So I have decided that even if its not easy, I will quit focussing on the negative things I cannot change. I will focuss on what an awesome God we have and all of the amazing ways He has comfirmed with us that we are on the right path and He will continue to provide for us thoughout this process. I will remember how blessed we are and how happy I am to be a mommy and what a wonderful family we have and how much we love each other. THAT is why we are doing this after all, because we wanted to share our family with children who have none.

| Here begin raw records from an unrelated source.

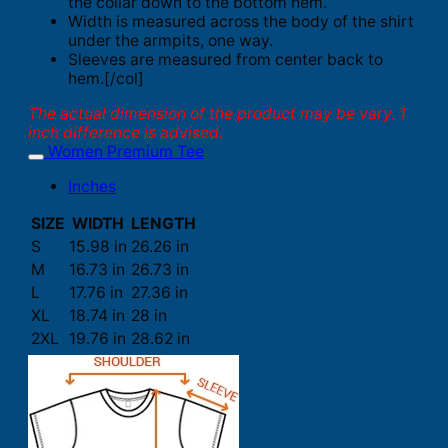
the collar down to the bottom hem.
Width is measured across the body of the shirt
under the armpits, one way.
Sleeves are measured from center back to
hem.[/col]
The actual dimension of the product may be vary. 1
inch difference is advised.
Women Premium Tee
Inches
SIZE
WIDTH
LENGTH
S
15.98 in
26.26 in
M
16.73 in
26.73 in
L
17.76 in
27.36 in
XL
18.74 in
28 in
2XL
19.76 in
28.62 in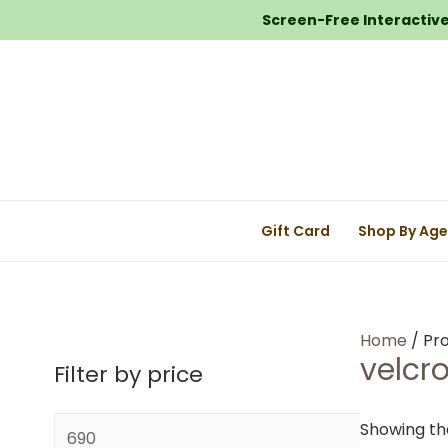
Screen-Free Interactive 
Gift Card
Shop By Ag
Home
/ Pro
velcr
Filter by price
M
Showing the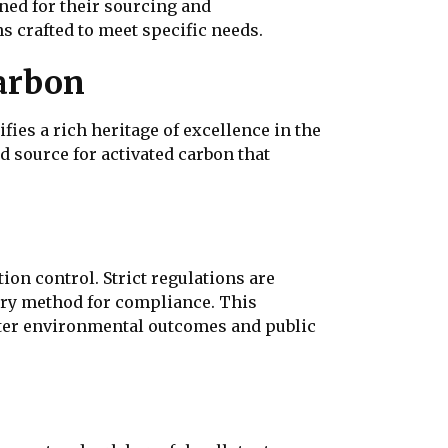
ned for their sourcing and
ns crafted to meet specific needs.
arbon
ies a rich heritage of excellence in the
 source for activated carbon that
on control. Strict regulations are
mary method for compliance. This
etter environmental outcomes and public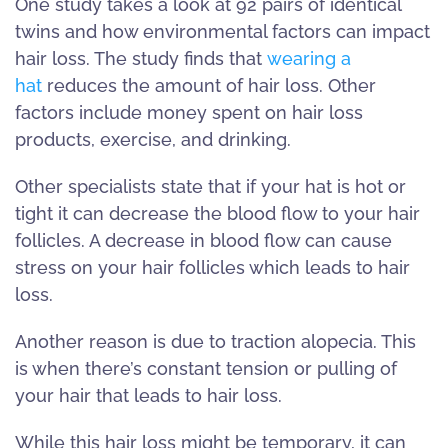
One study takes a look at 92 pairs of identical
twins and how environmental factors can impact
hair loss. The study finds that
wearing a
hat
reduces the amount of hair loss. Other
factors include money spent on hair loss
products, exercise, and drinking.
Other specialists state that if your hat is hot or
tight it can decrease the blood flow to your hair
follicles. A decrease in blood flow can cause
stress on your hair follicles which leads to hair
loss.
Another reason is due to traction alopecia. This
is when there’s constant tension or pulling of
your hair that leads to hair loss.
While this hair loss might be temporary, it can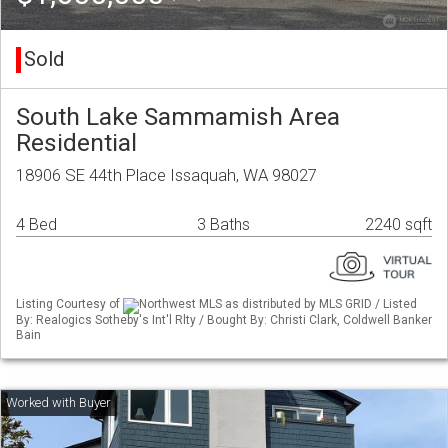
Sold
South Lake Sammamish Area
Residential
18906 SE 44th Place Issaquah, WA 98027
4 Bed
3 Baths
2240 sqft
Listing Courtesy of
Northwest MLS as distributed by MLS GRID / Listed
By: Realogics Sotheby's Int'l Rlty / Bought By: Christi Clark, Coldwell Banker
Bain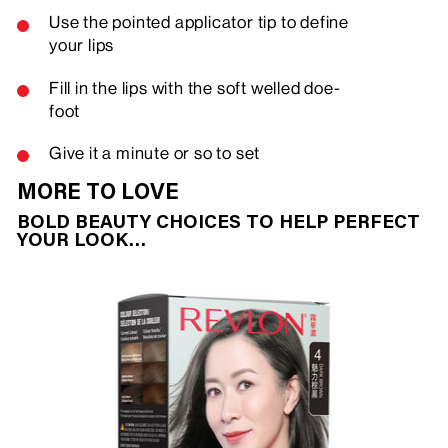
Use the pointed applicator tip to define
your lips
Fill in the lips with the soft welled doe-
foot
Give it a minute or so to set
MORE TO LOVE
BOLD BEAUTY CHOICES TO HELP PERFECT
YOUR LOOK…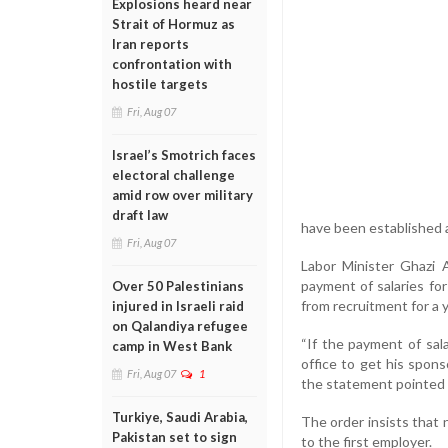
Explosions heard near
Strait of Hormuz as
Iran reports
confrontation with
hostile targets
Fri, Aug 07
Israel’s Smotrich faces
electoral challenge
amid row over military
draft law
have been established at
Fri, Aug 07
Labor Minister Ghazi 
payment of salaries fo
Over 50 Palestinians
from recruitment for a y
injured in Israeli raid
on Qalandiya refugee
“If the payment of sal
camp in West Bank
office to get his spon
Fri, Aug 07
1
the statement pointed 
Turkiye, Saudi Arabia,
The order insists that
Pakistan set to sign
to the first employer.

Yes, there have been comments and suggestions that hurt. Telling a family member that you are adopting from Ukraine and having them respond with a "I wish you'd adopt one from here instead" still hurts. Having people email you about children they've "heard" about needing to be domestically adopted and telling you to email "this person here" and inquire about them, and then a few hours later emailing back and telling you that those kids already found a family really sucks. REALLY SUCKS. I cannot even go into how upset that made me. I take it as a lesson to always really THINK about how what I am saying to someone will make them feel, because it really really sucks to not be given that same consideration.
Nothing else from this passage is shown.